Geçen yıl IŞİD barbarlığı karşısında Ezidilerin anlattıkları çok ağır gelmişti, bazılarını yazamadım bile. Ezidi ülkesi Şengal’i (Sincar) IŞİD’den kurtarmak için ‘Özgür Şengal Operasyonu’nun başladığını öğrenince 23 Eylül 2014’te Derik kampında kulak verdiğim insanları hatırladım yeniden.
Çadırların önünde oturmuş beyaz tülbentli kadınlar…
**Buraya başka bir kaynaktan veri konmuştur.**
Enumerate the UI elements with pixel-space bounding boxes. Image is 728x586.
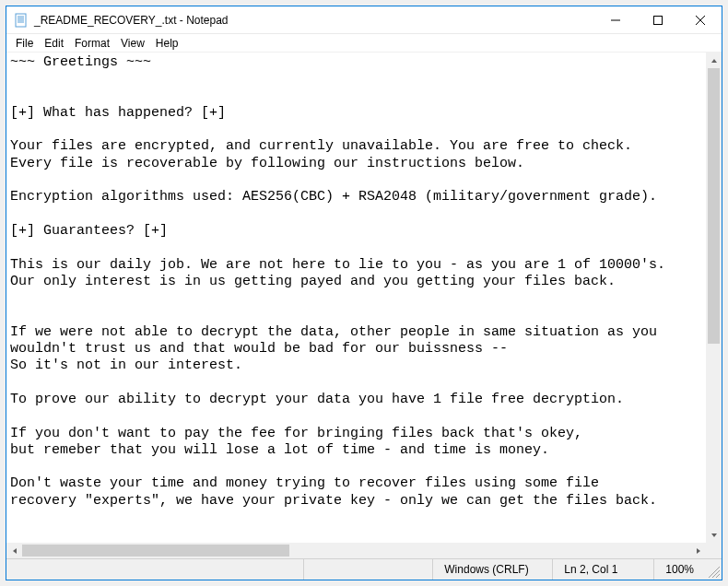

Derinlere, çok derinlere dalmış bakışlar…
Çaresiz erkekler…
Taştan, topraktan oyun çıkaran çocuklar…
65 yaşındaki Murat Nasır öfkeliydi, kırgındı, umutsuzdu:
“Gece ikide Girzerik köyündeki çocuklarımla konuştum. Köyde çatışıyorlar, haber gönderip yardım istiyorlar ama yardım gitmiyor. Köyden kaçıp Şengal’in merkezine geldiler. Biz Şengal’deydik. Peşmerge, asayiş, parti sorumluları hepsi yanımdan geçip gitti. ‘Ayıptır’ dedim, ‘Düne kadar aslandınız şimdi tilki oldunuz’ dedim. ‘Baba kendini kurtar, dağa çık’ deyip gittiler. Dereye ulaştığımızda DAİŞ’i (IŞİD) destekleyen Sünniler bize ateş açtı.